Scan the following material for the string "toneladas" and copy each line in which it appears.
Data section: Begin
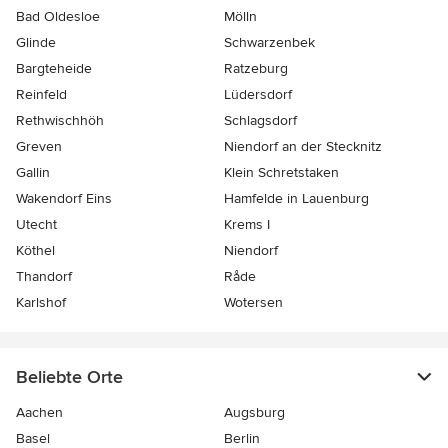
Bad Oldesloe
Mölln
Glinde
Schwarzenbek
Bargteheide
Ratzeburg
Reinfeld
Lüdersdorf
Rethwischhöh
Schlagsdorf
Greven
Niendorf an der Stecknitz
Gallin
Klein Schretstaken
Wakendorf Eins
Hamfelde in Lauenburg
Utecht
Krems I
Köthel
Niendorf
Thandorf
Råde
Karlshof
Wotersen
Beliebte Orte
Aachen
Augsburg
Basel
Berlin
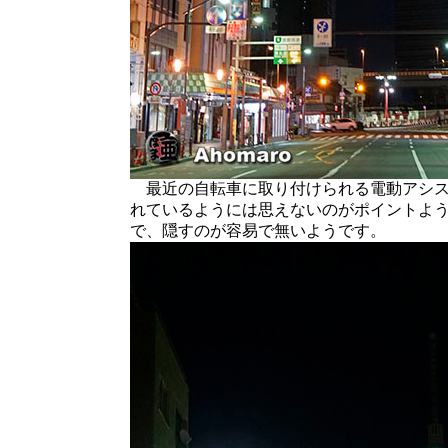
最近の自転車に取り付けられる電動アシス
れているようには思えないのがポイントよ
で、隠すのが容易で無いようです。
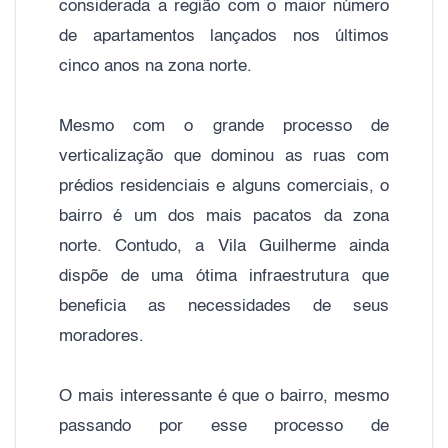
considerada a região com o maior número
de apartamentos lançados nos últimos
cinco anos na zona norte.
Mesmo com o grande processo de
verticalização que dominou as ruas com
prédios residenciais e alguns comerciais, o
bairro é um dos mais pacatos da zona
norte. Contudo, a Vila Guilherme ainda
dispõe de uma ótima infraestrutura que
beneficia as necessidades de seus
moradores.
O mais interessante é que o bairro, mesmo
passando por esse processo de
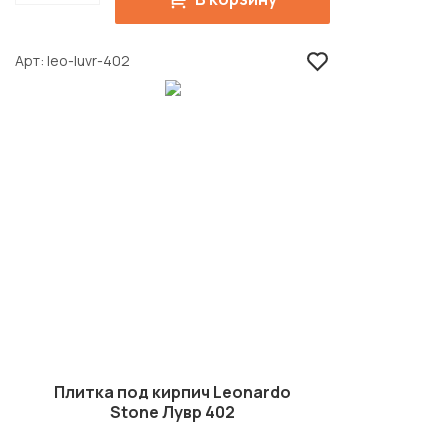
Арт
leo-luvr-402
Плитка под кирпич Leonardo
Stone Лувр 402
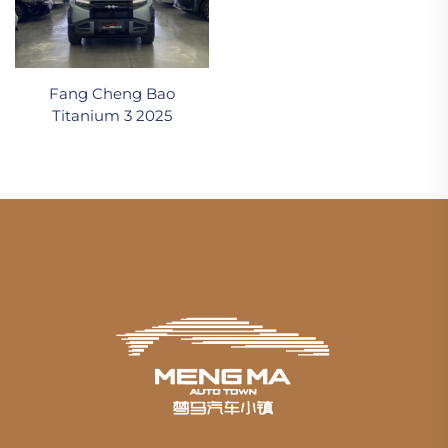
Fang Cheng Bao
Titanium 3 2025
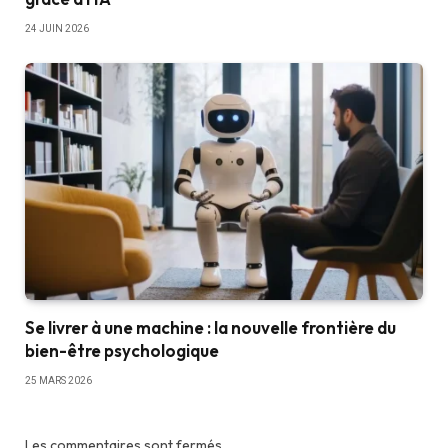
24 JUIN 2026
Se livrer à une machine : la nouvelle frontière du
bien-être psychologique
25 MARS 2026
Les commentaires sont fermés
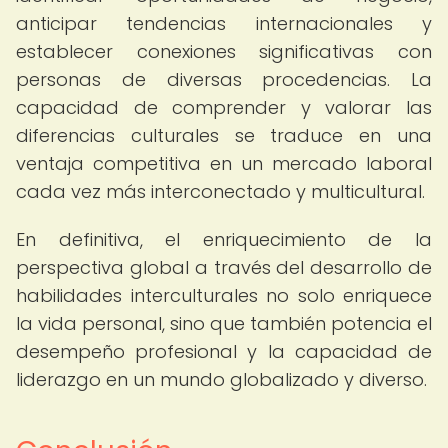
anticipar tendencias internacionales y
establecer conexiones significativas con
personas de diversas procedencias. La
capacidad de comprender y valorar las
diferencias culturales se traduce en una
ventaja competitiva en un mercado laboral
cada vez más interconectado y multicultural.
En definitiva, el enriquecimiento de la
perspectiva global a través del desarrollo de
habilidades interculturales no solo enriquece
la vida personal, sino que también potencia el
desempeño profesional y la capacidad de
liderazgo en un mundo globalizado y diverso.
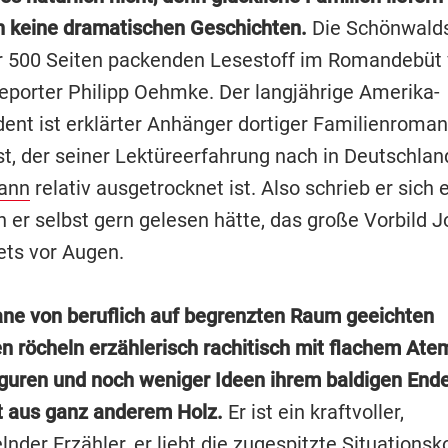
h keine dramatischen Geschichten.
Die Schönwalds
r 500 Seiten packenden Lesestoff im Romandebüt
Reporter Philipp Oehmke. Der langjährige Amerika-
ent ist erklärter Anhänger dortiger Familienromane
t, der seiner Lektüreerfahrung nach in Deutschland
ann
relativ ausgetrocknet ist. Also schrieb er sich 
 er selbst gern gelesen hätte, das große Vorbild 
ets vor Augen.
ne von beruflich auf begrenzten Raum geeichten
en röcheln erzählerisch rachitisch mit flachem Ate
iguren und noch weniger Ideen ihrem baldigen End
 aus ganz anderem Holz.
Er ist ein kraftvoller,
nder Erzähler, er liebt die zugespitzte Situationsk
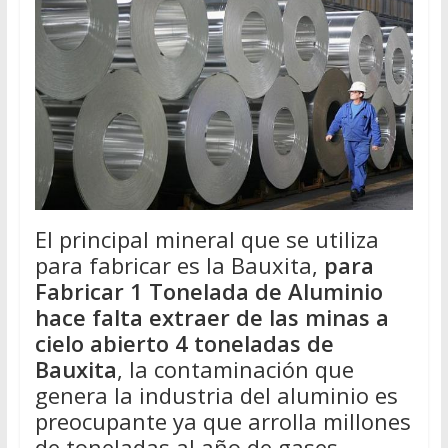
El principal mineral que se utiliza
para fabricar es la Bauxita,
para
Fabricar 1 Tonelada de Aluminio
hace falta extraer de las minas a
cielo abierto 4 toneladas de
Bauxita
, la contaminación que
genera la industria del aluminio es
preocupante ya que arrolla millones
de toneladas al año de gases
Data section: End
## Answer section
cielo abierto 4 toneladas de
de toneladas al año de gases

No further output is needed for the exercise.